Even stranger, he tells, wide-eyed, of the extraordinary number of people who have had almost identical experiences of travelling down a dark tunnel to find bright light, God, and their dead loved ones at the other end. They talk of bliss and heaven and absolute happiness and certainty.
Sometimes God is there, helping them to review their lives critically. Sometimes, they are greeted by dead relatives dressed in familiar clothes. One, a woman finds her mother living in exactly the prefab she had always yearned for during her life. One man recalls with horror finding himself in hell.
This tantalizing glimpse, however, is all we get. Perhaps these experiences tell us that dying is not necessarily frightening. Or perhaps it tells us that these people were never really dead anyway. Which plainly must be the case. Dead means dead and no backsies.
For those who have puzzled over the problem of heaven no useful questions are answered. None of the hard ones like what age are the dead? The age they died (is heaven one big geriatric ward7), or in their prime? If they are in their prime, what of babies who have never had one? Are all your dead relatives there or only the ones you like? Or do you suddenly like everyone, in which case who on earth are “you”.
What of those with several spouses?

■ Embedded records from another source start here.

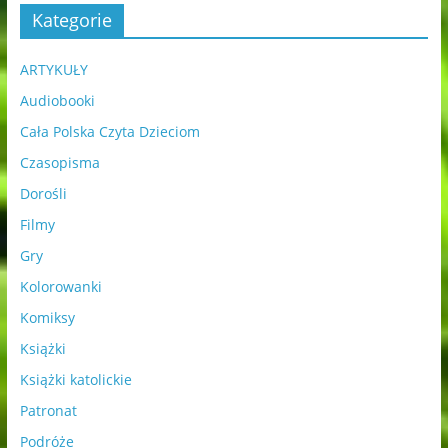
Kategorie
ARTYKUŁY
Audiobooki
Cała Polska Czyta Dzieciom
Czasopisma
Dorośli
Filmy
Gry
Kolorowanki
Komiksy
Książki
Książki katolickie
Patronat
Podróże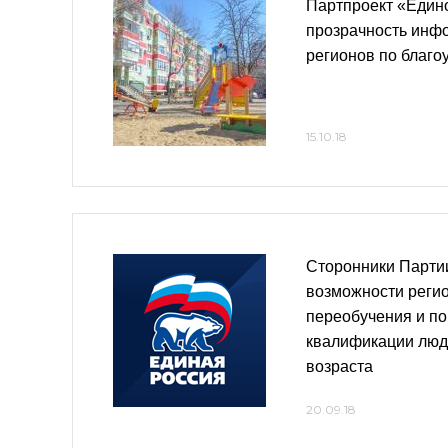
Партпроект «Един
прозрачность инфо
регионов по благо
15.10.18
Сторонники Парти
возможности регио
переобучения и п
квалификации люд
возраста
20.09.18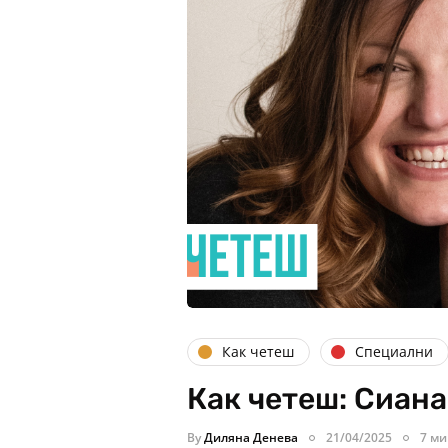
Как четеш
Специални
Как четеш: Сиан
By
Диляна Денева
21/04/2025
7 ми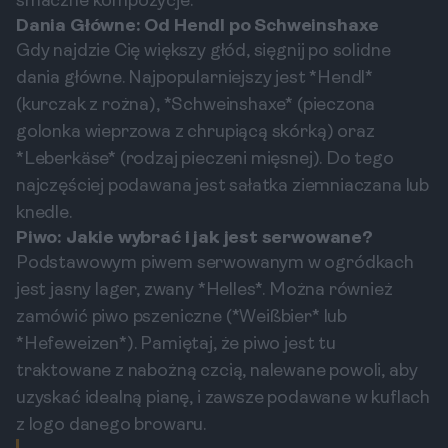
smaczne kompozycje.
Dania Główne: Od Hendl po Schweinshaxe
Gdy najdzie Cię większy głód, sięgnij po solidne
dania główne. Najpopularniejszy jest *Hendl*
(kurczak z rożna), *Schweinshaxe* (pieczona
golonka wieprzowa z chrupiącą skórką) oraz
*Leberkäse* (rodzaj pieczeni mięsnej). Do tego
najczęściej podawana jest sałatka ziemniaczana lub
knedle.
Piwo: Jakie wybrać i jak jest serwowane?
Podstawowym piwem serwowanym w ogródkach
jest jasny lager, zwany *Helles*. Można również
zamówić piwo pszeniczne (*Weißbier* lub
*Hefeweizen*). Pamiętaj, że piwo jest tu
traktowane z nabożną czcią, nalewane powoli, aby
uzyskać idealną pianę, i zawsze podawane w kuflach
z logo danego browaru.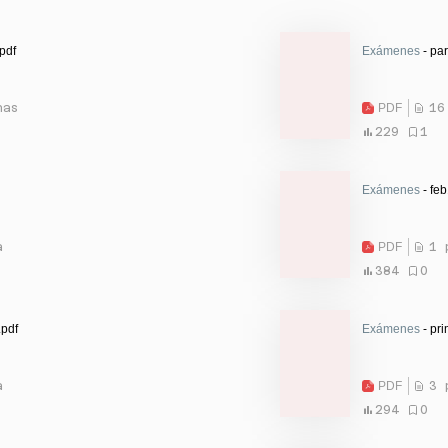
pdf
Exámenes
- par
nas
PDF
16
229
1
Exámenes
- feb
a
PDF
1 
384
0
.pdf
Exámenes
- pri
a
PDF
3 
294
0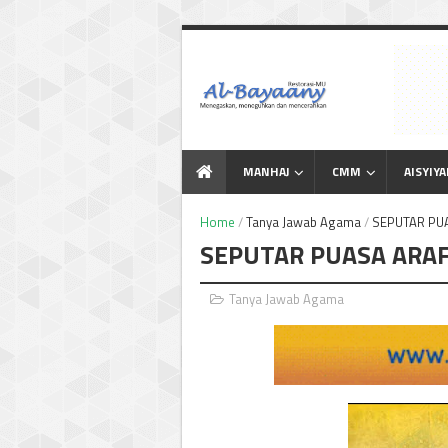
Menegaskan Meneguhkan
dan Mencerahkan
MANHAJ
CMM
AISYIY
Home
/
Tanya Jawab Agama
/
SEPUTAR PUA
SEPUTAR PUASA ARAFA
Tanya Jawab Agama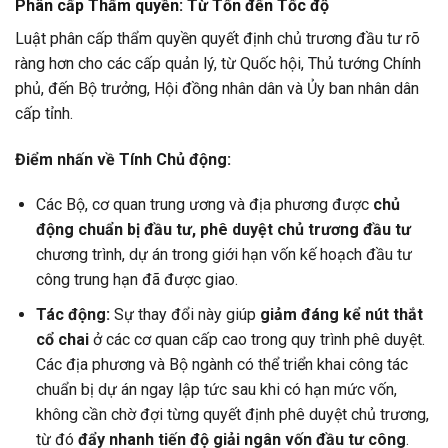
Phân cấp Thẩm quyền: Từ Tốn đến Tốc độ
Luật phân cấp thẩm quyền quyết định chủ trương đầu tư rõ
ràng hơn cho các cấp quản lý, từ Quốc hội, Thủ tướng Chính
phủ, đến Bộ trưởng, Hội đồng nhân dân và Ủy ban nhân dân
cấp tỉnh.
Điểm nhấn về Tính Chủ động:
Các Bộ, cơ quan trung ương và địa phương được
chủ
động chuẩn bị đầu tư, phê duyệt chủ trương đầu tư
chương trình, dự án trong giới hạn vốn kế hoạch đầu tư
công trung hạn đã được giao.
Tác động:
Sự thay đổi này giúp
giảm đáng kể nút thắt
cổ chai
ở các cơ quan cấp cao trong quy trình phê duyệt.
Các địa phương và Bộ ngành có thể triển khai công tác
chuẩn bị dự án ngay lập tức sau khi có hạn mức vốn,
không cần chờ đợi từng quyết định phê duyệt chủ trương,
từ đó
đẩy nhanh tiến độ giải ngân vốn đầu tư công
.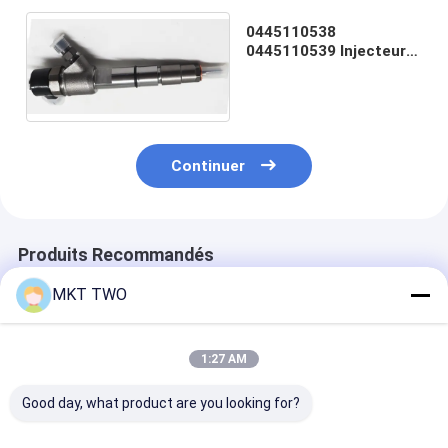
0445110538
0445110539 Injecteur
de carburant pour rail
commun
Continuer
Produits Recommandés
MKT TWO
1:27 AM
Good day, what product are you looking for?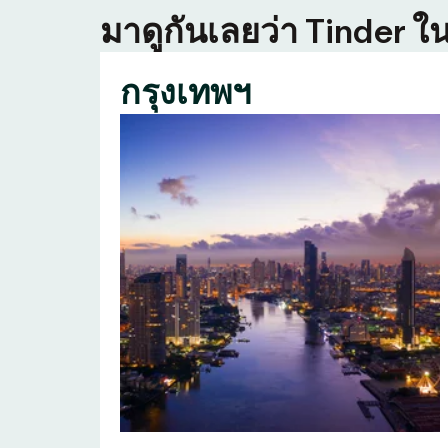
มาดูกันเลยว่า Tinder ใน
กรุงเทพฯ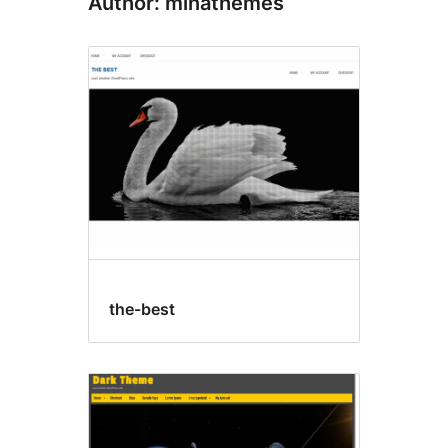
Author: minathemes
the-best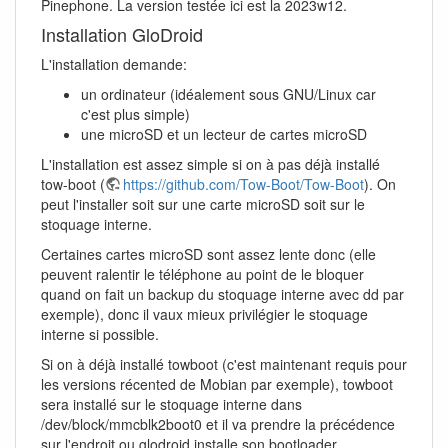
Pinephone. La version testée ici est la 2023w12.
Installation GloDroid
L'installation demande:
un ordinateur (idéalement sous GNU/Linux car
c'est plus simple)
une microSD et un lecteur de cartes microSD
L'installation est assez simple si on à pas déjà installé
tow-boot (
https://github.com/Tow-Boot/Tow-Boot
). On
peut l'installer soit sur une carte microSD soit sur le
stoquage interne.
Certaines cartes microSD sont assez lente donc (elle
peuvent ralentir le téléphone au point de le bloquer
quand on fait un backup du stoquage interne avec dd par
exemple), donc il vaux mieux privilégier le stoquage
interne si possible.
Si on à déjà installé towboot (c'est maintenant requis pour
les versions récented de Mobian par exemple), towboot
sera installé sur le stoquage interne dans
/dev/block/mmcblk2boot0 et il va prendre la précédence
sur l'endroit ou glodroid installe son bootloader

If you meet quite recognisably familiar old friends, have they been purged of evil, in which case they would be very unfamiliar indeed? If they have all merged into one cosmic good, how will we tell them apart?
This book may well be another best-seller, promising its readers a happy death. (Only one out of many went to hell.) But it does go to show that no sooner have we seen off one kind of bunkum, than another surfaces to take its place. In a new scientific era, the Victorians produced mediums surrounded by a lot of pseudoscientific psychic nonsense—notably the interminable experiments in ESP which mysteriously never reproduced in lab conditions. In our era of great medical advance, we have produced a new psychic nonsense in the form of these after death experiences from the ventilator.
These beliefs are not susceptible to proof. Doris Stoke’s fans will continue to cling to the messages she brought them from beyond. Reincarnated Elizabethan pirates will continue to swashbuckle through their fantasy lives. The churches talk grandly of the leap of faith, which non-believers are inclined to regard as an invitation to leave reason and common sense outside the door, like leaving your shoes outside the mosque.
The book that told the astounding story of the Bermuda Triangle (mystically disappearing ships) made its author a fortune. The book that followed soon after, effectively debunking it, with an explanation for every mystery, was remaindered. Where there’s a market there’s a way and the appetite for true tales from beyond the grave seem as keen as it was in the Middle Ages.